Top of Data extracts

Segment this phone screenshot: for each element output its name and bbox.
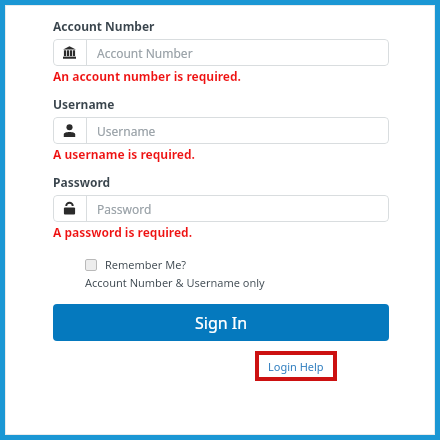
other: Username [63, 124, 76, 137]
staticText: Account Number & Username only [85, 275, 265, 290]
other: Password [63, 202, 76, 215]
button[interactable]: Remember Me? [85, 257, 187, 272]
staticText: Login Help [268, 359, 324, 374]
staticText: Username [97, 123, 156, 139]
staticText: A username is required. [53, 146, 195, 162]
staticText: Account Number [53, 18, 155, 34]
staticText: Password [97, 201, 152, 217]
button[interactable]: Password [53, 195, 389, 222]
staticText: A password is required. [53, 224, 193, 240]
staticText: Username [53, 96, 115, 112]
staticText: Remember Me? [105, 257, 187, 272]
staticText: An account number is required. [53, 68, 241, 84]
staticText: Sign In [195, 312, 248, 334]
button[interactable]: Account number [53, 39, 389, 66]
button[interactable]: Username [53, 117, 389, 144]
button[interactable]: Sign In [53, 304, 389, 341]
button[interactable]: Login Help [255, 351, 337, 381]
staticText: Password [53, 174, 111, 190]
staticText: Account Number [97, 45, 193, 61]
other: Account number [63, 46, 76, 59]
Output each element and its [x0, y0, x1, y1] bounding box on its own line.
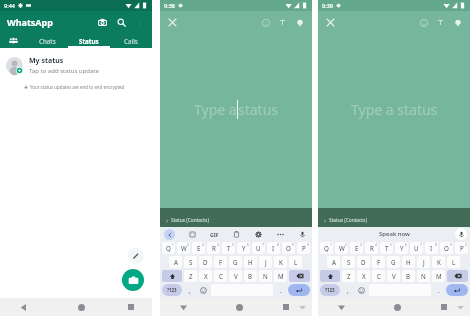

Bottom of Data extracts

### Work task:
An exact copy of the data above is required, printed without its pictures.

### Your solution:
Segment this phone screenshot: for each element output its name and bbox.
other: Username [63, 124, 76, 137]
staticText: Account Number & Username only [85, 275, 265, 290]
other: Password [63, 202, 76, 215]
button[interactable]: Remember Me? [85, 257, 187, 272]
staticText: Login Help [268, 359, 324, 374]
staticText: Username [97, 123, 156, 139]
staticText: A username is required. [53, 146, 195, 162]
staticText: Account Number [53, 18, 155, 34]
staticText: Password [97, 201, 152, 217]
button[interactable]: Password [53, 195, 389, 222]
staticText: A password is required. [53, 224, 193, 240]
staticText: Username [53, 96, 115, 112]
staticText: Remember Me? [105, 257, 187, 272]
staticText: An account number is required. [53, 68, 241, 84]
staticText: Sign In [195, 312, 248, 334]
button[interactable]: Account number [53, 39, 389, 66]
button[interactable]: Username [53, 117, 389, 144]
button[interactable]: Sign In [53, 304, 389, 341]
button[interactable]: Login Help [255, 351, 337, 381]
staticText: Password [53, 174, 111, 190]
staticText: Account Number [97, 45, 193, 61]
other: Account number [63, 46, 76, 59]
Output each element and its [x0, y0, x1, y1] bounding box on its own line.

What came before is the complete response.